In his diary he describes an insane daily routine. “I wake up at 4:30, after washing up I walk around my room until about 7 and while walking I read Nahj ol Balagheh”—the writings of Imam Ali—“or books on the interpretation of the Koran or history or religion. At 7 I eat breakfast with the detention center’s officers and read until 8. From 8 to 10 I walk around my room, studying German. Between 10 and noon I usually have visitors, or officers and other prisoners visit me. Then until 1 p.m., which is lunchtime, I either read or write. After lunch I rest, read, and sometimes take a nap until three. From three to five I take a shower and read in French while walking. From five to six I take a bath, read the papers, have dinner, and engage in conversation with whoever visits me. From then on until I fall asleep around midnight I listen to the radio or read.”
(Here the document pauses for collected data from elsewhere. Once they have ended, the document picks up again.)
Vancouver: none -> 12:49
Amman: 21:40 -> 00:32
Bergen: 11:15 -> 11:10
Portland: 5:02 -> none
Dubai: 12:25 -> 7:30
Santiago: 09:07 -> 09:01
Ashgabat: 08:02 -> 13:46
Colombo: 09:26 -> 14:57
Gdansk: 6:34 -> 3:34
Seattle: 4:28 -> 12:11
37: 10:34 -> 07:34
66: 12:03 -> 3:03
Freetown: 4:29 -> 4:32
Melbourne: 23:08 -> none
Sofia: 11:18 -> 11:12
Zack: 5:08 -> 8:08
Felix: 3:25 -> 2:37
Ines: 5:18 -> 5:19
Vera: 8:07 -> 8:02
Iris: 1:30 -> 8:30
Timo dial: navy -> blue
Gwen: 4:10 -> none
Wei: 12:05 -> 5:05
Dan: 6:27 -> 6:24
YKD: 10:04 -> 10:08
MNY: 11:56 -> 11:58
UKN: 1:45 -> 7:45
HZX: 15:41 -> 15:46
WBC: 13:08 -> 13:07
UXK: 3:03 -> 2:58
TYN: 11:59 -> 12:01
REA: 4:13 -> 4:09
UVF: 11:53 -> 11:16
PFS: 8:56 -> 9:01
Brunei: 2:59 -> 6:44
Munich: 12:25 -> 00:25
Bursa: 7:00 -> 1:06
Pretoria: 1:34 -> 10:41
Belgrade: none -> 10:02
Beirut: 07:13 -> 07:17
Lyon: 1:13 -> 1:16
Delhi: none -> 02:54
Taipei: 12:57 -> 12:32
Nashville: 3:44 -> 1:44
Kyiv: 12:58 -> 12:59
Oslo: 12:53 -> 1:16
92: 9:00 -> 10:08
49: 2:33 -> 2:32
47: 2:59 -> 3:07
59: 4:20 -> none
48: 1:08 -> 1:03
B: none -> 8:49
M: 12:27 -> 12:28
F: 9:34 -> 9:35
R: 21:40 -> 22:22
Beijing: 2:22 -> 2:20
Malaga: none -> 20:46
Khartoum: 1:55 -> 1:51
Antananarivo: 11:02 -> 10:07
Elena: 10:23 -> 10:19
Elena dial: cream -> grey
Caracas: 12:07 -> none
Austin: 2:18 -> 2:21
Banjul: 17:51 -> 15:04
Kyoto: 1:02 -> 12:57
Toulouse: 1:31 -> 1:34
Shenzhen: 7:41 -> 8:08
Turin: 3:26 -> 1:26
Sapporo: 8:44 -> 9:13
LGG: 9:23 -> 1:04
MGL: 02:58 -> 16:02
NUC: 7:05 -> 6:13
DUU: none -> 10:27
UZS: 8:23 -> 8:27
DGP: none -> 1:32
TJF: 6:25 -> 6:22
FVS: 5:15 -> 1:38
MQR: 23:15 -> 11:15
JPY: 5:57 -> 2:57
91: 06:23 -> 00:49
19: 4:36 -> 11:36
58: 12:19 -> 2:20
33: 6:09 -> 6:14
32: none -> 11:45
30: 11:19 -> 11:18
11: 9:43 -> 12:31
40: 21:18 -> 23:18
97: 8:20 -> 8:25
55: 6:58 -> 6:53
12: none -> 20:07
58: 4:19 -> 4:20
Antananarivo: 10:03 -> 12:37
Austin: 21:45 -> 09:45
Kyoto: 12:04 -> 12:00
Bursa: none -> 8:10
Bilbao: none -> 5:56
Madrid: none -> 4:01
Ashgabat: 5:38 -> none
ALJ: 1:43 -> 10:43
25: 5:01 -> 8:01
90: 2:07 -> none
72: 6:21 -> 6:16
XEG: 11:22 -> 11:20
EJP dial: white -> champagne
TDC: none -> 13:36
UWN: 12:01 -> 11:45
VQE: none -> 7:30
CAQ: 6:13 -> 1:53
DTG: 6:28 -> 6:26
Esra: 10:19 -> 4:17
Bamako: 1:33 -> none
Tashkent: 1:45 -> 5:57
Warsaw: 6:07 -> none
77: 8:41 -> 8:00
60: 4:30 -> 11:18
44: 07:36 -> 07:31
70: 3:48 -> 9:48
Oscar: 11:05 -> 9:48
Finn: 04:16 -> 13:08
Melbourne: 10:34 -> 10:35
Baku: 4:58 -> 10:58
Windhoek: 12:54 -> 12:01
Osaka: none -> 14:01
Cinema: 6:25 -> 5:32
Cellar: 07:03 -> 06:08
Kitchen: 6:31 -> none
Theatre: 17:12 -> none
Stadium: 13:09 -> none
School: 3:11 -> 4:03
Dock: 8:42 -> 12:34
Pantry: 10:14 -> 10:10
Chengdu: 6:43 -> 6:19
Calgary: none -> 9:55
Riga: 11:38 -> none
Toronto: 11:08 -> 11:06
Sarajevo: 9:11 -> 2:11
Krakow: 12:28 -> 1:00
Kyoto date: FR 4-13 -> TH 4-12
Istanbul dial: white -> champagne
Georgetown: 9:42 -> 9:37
He moves seamlessly from his own feelings of frustration, his sense of betrayal and grief, to conversations with the prison staff, other prisoners, visitors, family, and friends, to comments on the country’s political situation and events in other parts of the world—Churchill’s death in 1965, the war in Vietnam. He celebrates the freedoms of the American people, their amazing capacity to re-create themselves, and at the same time he bemoans American foreign policy. At one point he writes an open letter to President Johnson in which he quotes John Quincy Adams, Franklin Roosevelt, Daniel Webster, and Abraham Lincoln. He explains that he writes as a person who has witnessed “the anxiety and fear in the faces of striking workers in Detroit whom I have seen in the depths of despair lying on the sidewalks with bottles of whisky … the ruined and smoky buildings in Harlem and Chicago, the unhappiness and hunger in New Orleans and Baltimore … as well as the beautiful new buildings with their automatic doors, the endless blessings of individual freedoms and the beauty, comfort and culture of the country …” He talks about the need to acknowledge America’s debt to other nations and asks Johnson “not to be deceived by the tyrannical politicians in other countries, not to consider those who think differently from him as his enemies, not to make the mistakes America was making in Vietnam, and not to give condescending charity to other nations—if you are going to help them you should do it based on principle and as equals.”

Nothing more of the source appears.